As expected, the new GAA fixtures plan hasn’t exactly received universal acclaim. Reading some of the reaction over the last few days, you’d have to wonder who the head honchos at HQ talk to when they’re coming up with some of their ‘innovative’ ideas.
The new plan means that all inter-county action will be finished by September, and thereafter club championships will take over. While this might be music to broadcasters like Eir Sport’s ears, it certainly hasn’t gone down well in other quarters.
Speaking of GAA coverage, Irish Times’ columnist Malachy Clerkin wrote this week that increased TV coverage throws a harsh spotlight on the lack of quality in the earlier rounds of county championships. Meanwhile, our own Seamus Duke reckons the GAA are missing a trick leaving September open to other sports.

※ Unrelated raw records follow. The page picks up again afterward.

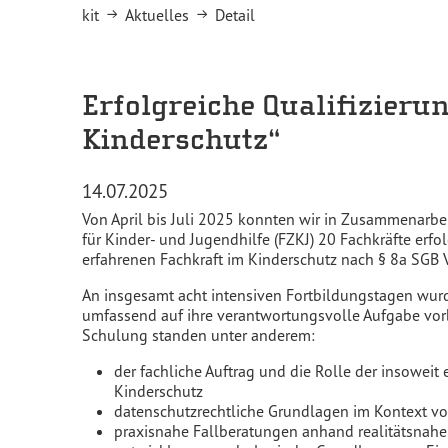
You are here:
kit
Aktuelles
Detail
Erfolgreiche Qualifizieru
Kinderschutz“
14.07.2025
Von April bis Juli 2025 konnten wir in Zusammenarbe
für Kinder- und Jugendhilfe (FZKJ) 20 Fachkräfte erfol
erfahrenen Fachkraft im Kinderschutz nach § 8a SGB VI
An insgesamt acht intensiven Fortbildungstagen wu
umfassend auf ihre verantwortungsvolle Aufgabe vorb
Schulung standen unter anderem:
der fachliche Auftrag und die Rolle der insoweit
Kinderschutz
datenschutzrechtliche Grundlagen im Kontext 
praxisnahe Fallberatungen anhand realitätsnaher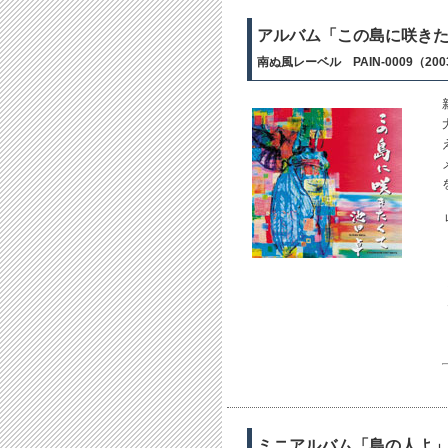
アルバム「この島に咲き
南ぬ風レーベル PAIN-0009（20
ミニアルバム「島の人よ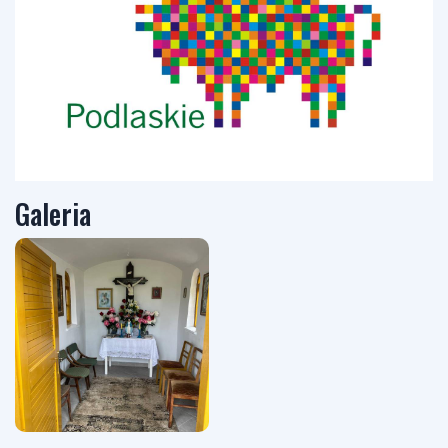
Galeria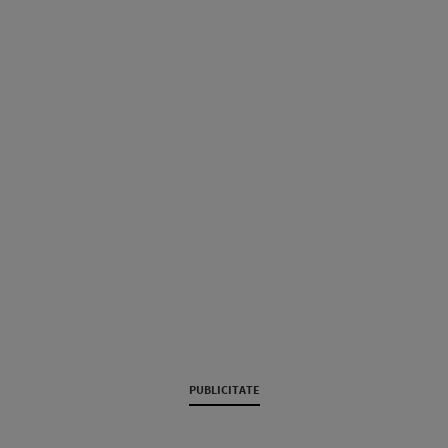
PUBLICITATE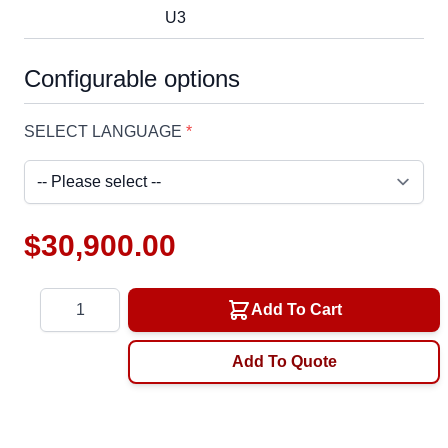
U3
Configurable options
SELECT LANGUAGE
*
$30,900.00
Quantity
Add To Cart
Add To Quote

Clerkin’s right about the harsh spotlight, and his point could be extended to certain inter-county games as well. Remember that some county players have the backing and resources to treat amateurism a little more professionally, as was evident during some of the Dublin and Kerry club action recently.

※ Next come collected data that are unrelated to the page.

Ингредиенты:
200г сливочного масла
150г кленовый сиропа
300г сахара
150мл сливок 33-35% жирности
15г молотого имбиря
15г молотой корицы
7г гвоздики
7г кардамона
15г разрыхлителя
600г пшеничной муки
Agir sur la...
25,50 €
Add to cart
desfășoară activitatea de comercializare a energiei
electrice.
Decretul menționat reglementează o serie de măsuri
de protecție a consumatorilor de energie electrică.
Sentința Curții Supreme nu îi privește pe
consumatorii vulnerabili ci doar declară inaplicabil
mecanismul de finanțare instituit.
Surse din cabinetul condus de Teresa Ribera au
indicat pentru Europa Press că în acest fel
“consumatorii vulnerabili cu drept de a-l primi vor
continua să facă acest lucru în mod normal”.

Generally, TV coverage of sport in this country has enjoyed a somewhat mixed reception. Supporters of the League of Ireland claim it drains attendances at grounds around the country while others would argue that getting to those grounds is not always possible and it’s nice to have the choice.
Here’s where our columnists’ fears converge. Increased TV coverage added to a lack of top class inter-county games after August means that broadcasters will increasingly end up covering local club action. This in turn may lead to a fall in supporters turning out in person, while also heaping pressure on club players.
Increased national TV coverage of sport at that level combined with the amplified pressure on guys who already give their all for the parish, is a highly volatile mix which could lead to bigger problems going forward. I just hope this new plan isn’t just one giant black card to those who play and watch the games for the reasons they were intended.